Supply and demand numbers indicate that the last few months of the year should offer a reasonably strong outcome for vendors. Already the supply of properties in most capital cities is relatively low, and as more buyers enter the market over the traditional spring selling season that supply could see additional pressure.
Residex figures show that house and land values across Australia increased 0.59% over May, June and July, while unit values increased 1.89% over the same period. Although interest rates were already low at that point, the activity represented a period before the RBA’s landmark 25 basis point cut in August, which saw interest rates drop to their current level of 2.5%. This leaves Residex founder John Edwards attributing part of the recent growth in values to a lack of available housing stock for those looking to purchase.
“We will see a more active market with the rate of price growth being dependent on the volume of stock brought to the market,” Edwards says.
He adds that as the impact of the August cut filters into the buying market, most capital cities should see a fairly strong spring selling season.
Auction clearance rates Data from Australian Property Monitors and RP Data seems to line up with Edwards’ prediction, with both companies releasing preliminary figures that show Sydney auction clearance rates hitting a new record in August.
Auction clearance rates are normally a strong indicator of how active the buying market is within a major city, because a high rate means that very few properties are getting passed in at auction. In Sydney’s case, the monthly clearance rate hit 79%, breaking the previous record of 77% set in 2002.
Melbourne also saw strong auction activity across August. Auction clearance rates hovered over the 70% mark, a sharp contrast to the same time the year before when 61% of auctioned properties were sold. Critically, these rates included premium property sales, a section of the market that has been treading water since the GFC. As proof of this, Melbourne’s top auctioned property hammered in at $1.7m.
Across all capital cities, auction clearance rates were at 72% up from autumn selling season – and forecast to increase over September.

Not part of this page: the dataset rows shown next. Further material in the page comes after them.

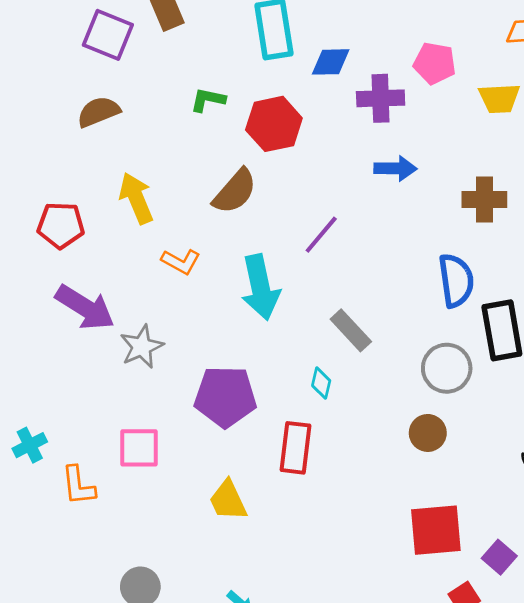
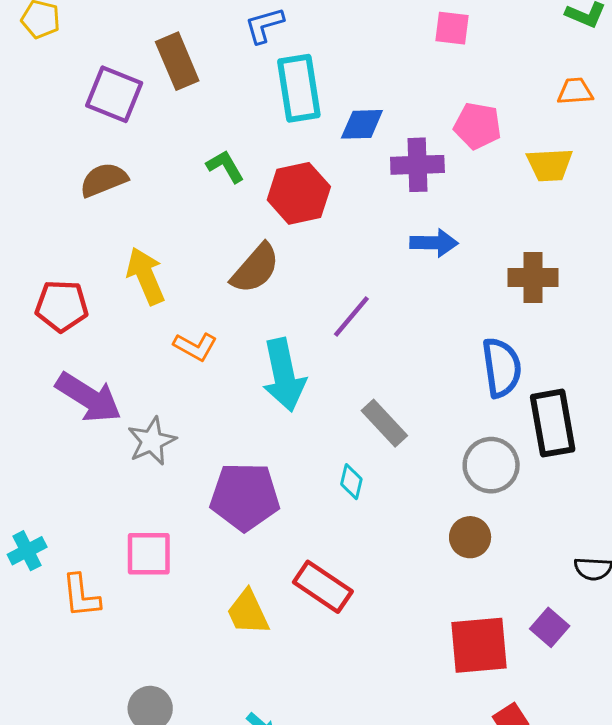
green L-shape: (208, 100) -> (225, 166), turned 48
red rectangle: (296, 448) -> (323, 587), moved, turned -63
purple square: (499, 557) -> (550, 627), moved

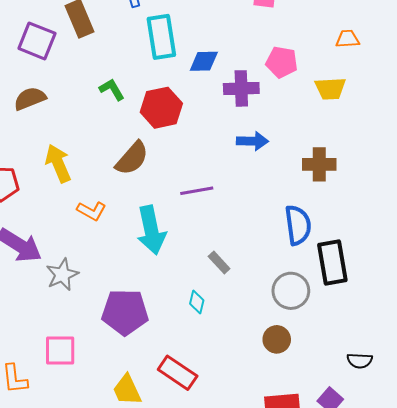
purple line: (351, 316) -> (197, 191), turned 40
gray rectangle: (384, 423) -> (219, 262), size x0.7

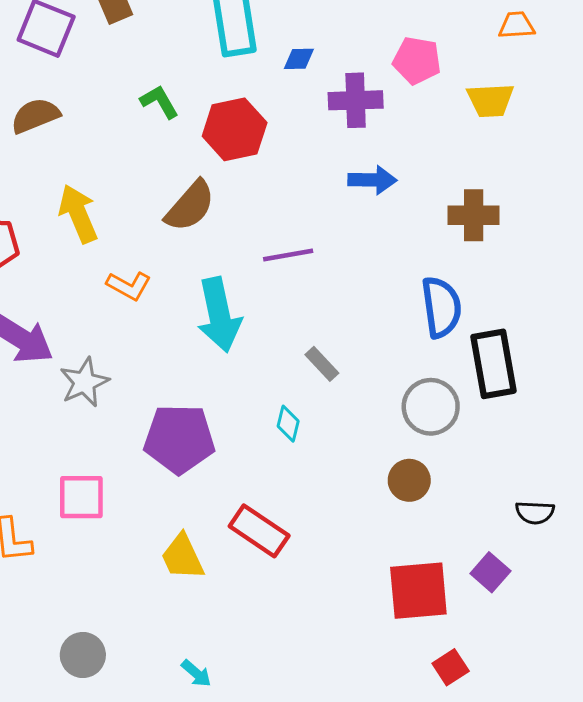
blue diamond: (204, 61) -> (299, 59), size x0.7

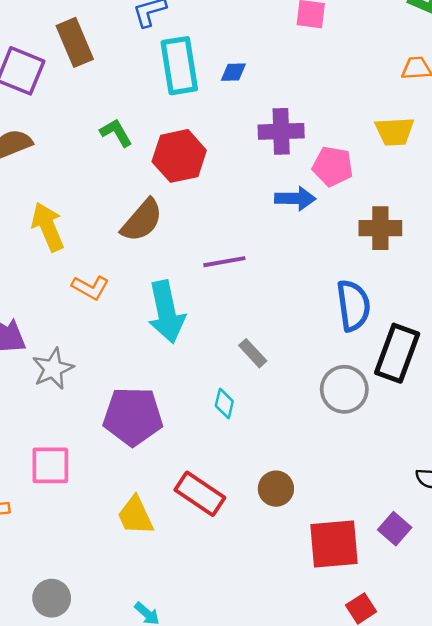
blue diamond: (299, 59) -> (233, 72), moved
pink pentagon: (417, 60) -> (333, 166), moved
black rectangle: (493, 364) -> (397, 353), turned 30
brown circle: (409, 480) -> (276, 489), moved

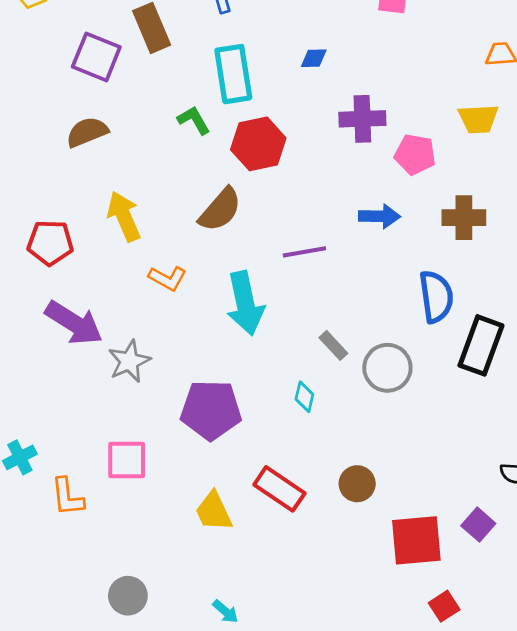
cyan rectangle: (179, 66) -> (233, 74), moved
blue arrow: (295, 198) -> (380, 216), moved
gray circle: (344, 389) -> (387, 368), moved

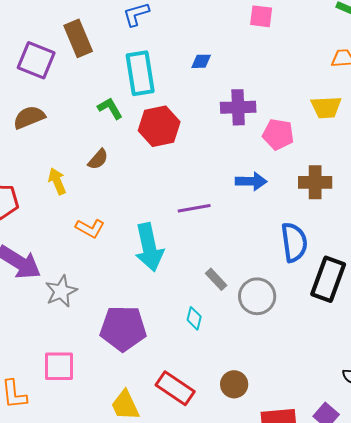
brown semicircle: (220, 210) -> (98, 159), moved, size x0.6
yellow arrow: (124, 216) -> (57, 181), size x0.7

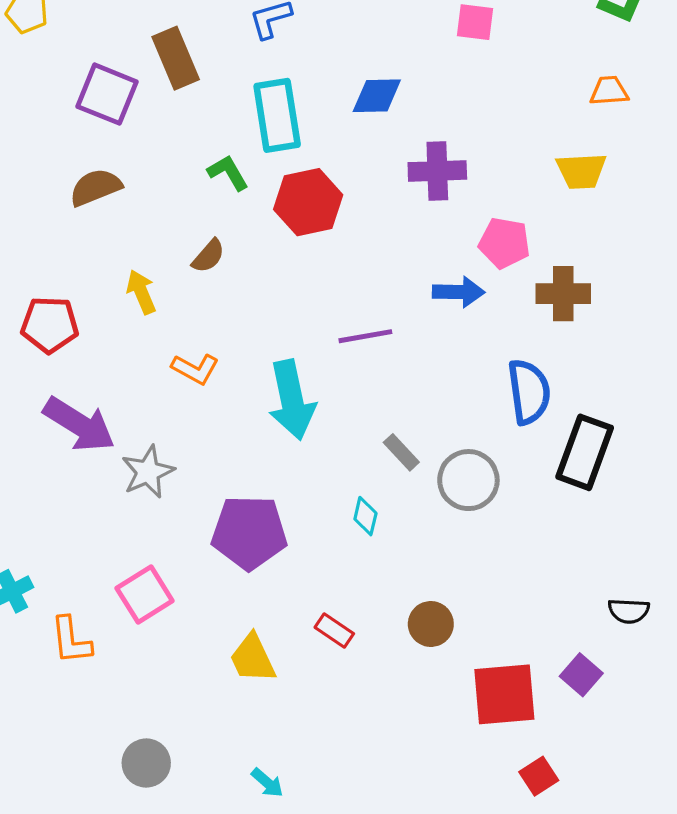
blue diamond: (201, 61) -> (377, 96), size x1.5
pink pentagon: (278, 134) -> (504, 243), moved
pink square: (59, 366) -> (145, 595), turned -32
red rectangle: (175, 388) -> (334, 631), size x0.6

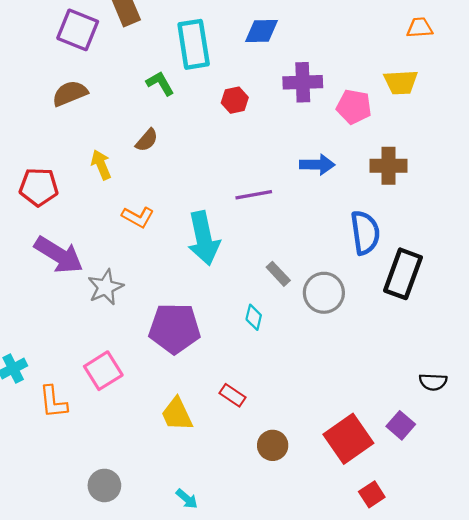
red hexagon: (308, 202) -> (235, 100), moved, size x0.6
pink pentagon: (504, 243) -> (354, 107), moved
brown circle: (431, 624) -> (273, 445), moved
red square: (504, 694) -> (348, 439), turned -30

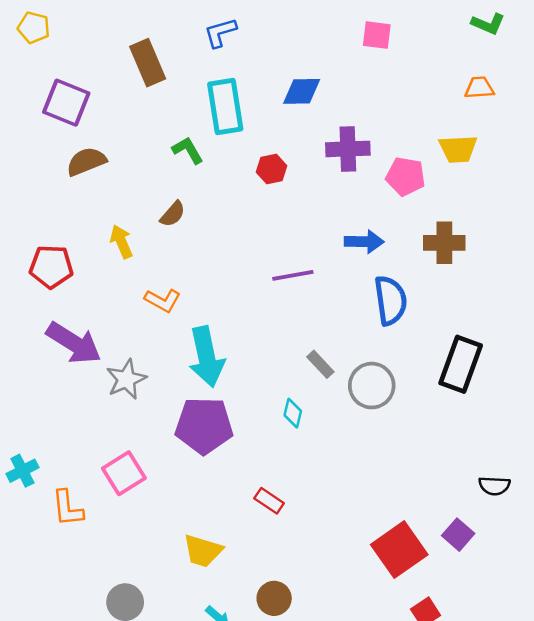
purple square: (78, 30) -> (66, 103), moved
blue semicircle: (365, 233) -> (390, 300), moved
cyan arrow: (204, 238) -> (206, 357), moved
yellow trapezoid: (177, 414) -> (203, 551), moved, turned -48
brown circle: (273, 445) -> (274, 598), moved

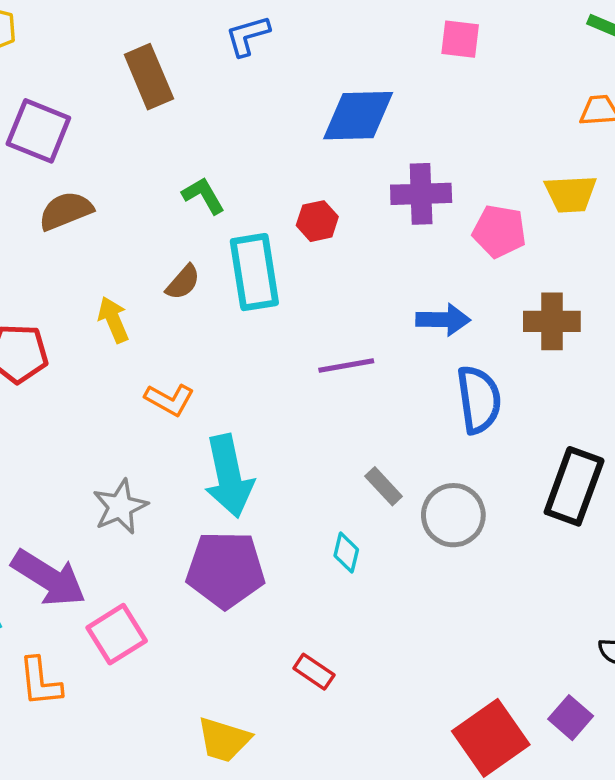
blue diamond: (302, 91) -> (358, 116), size x1.4
cyan rectangle: (225, 106) -> (254, 272), moved
purple arrow: (74, 343) -> (49, 578), moved

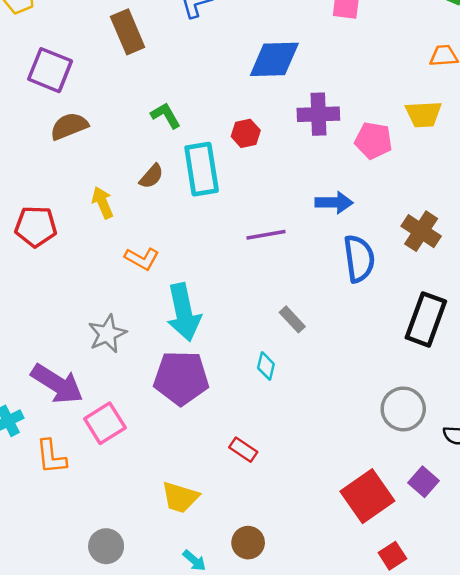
brown cross: (552, 321) -> (421, 231), moved, turned 33
gray circle: (453, 515) -> (403, 409), moved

One potential downside to selling property at the moment is the fact that unemployment is forecast to rise. It’s not rocket science. If more people are unemployed buyer sentiment will be affected. When that happens the idea of taking up a large mortgage will become a lot less appealing for a significant portion of the buying public, taking away recently returned vigour to the property market and creating an environment where selling property is difficult.

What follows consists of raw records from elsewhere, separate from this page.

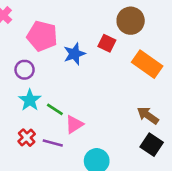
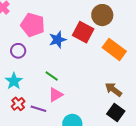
red square: (107, 43) -> (83, 32), size x1.5
cyan star: (30, 100) -> (14, 81), moved
green line: (55, 109) -> (52, 76), moved

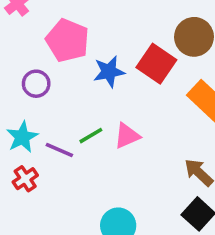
green line: (52, 76) -> (91, 136), turned -72
pink triangle: (56, 95) -> (127, 136), moved
purple line: (38, 109) -> (59, 150), moved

The Treasury forecasts that the national unemployment rate will reach 6.25% by the end of the financial year, up from the 5.75% forecast in the budget. If the Treasury is right, this will mean that roughly 780,000 Australians will be out of work. This is up 73,000 on the current number of people that the ABS estimates to be unemployed: 707,000.
For Residex’s John Edwards, this makes it hard to foresee runaway capital growth in the property market, suggesting that although demand outweighs supply in many markets, there’s potential for the buying market to become cautious again. “A period of excessive price growth is unlikely,” Edwards says. “The economy is not strong enough to support such an outcome. Unemployment [will] encourage a level of conservatism within the community and at some point interest rates will rise from the current historical low point.”
Property cycles Property cycles should be a significant factor in weighing your decision to sell. Most property markets, whether they are individual suburbs, capital cities or regional markets, tend to move in a seven to 10 year cycle.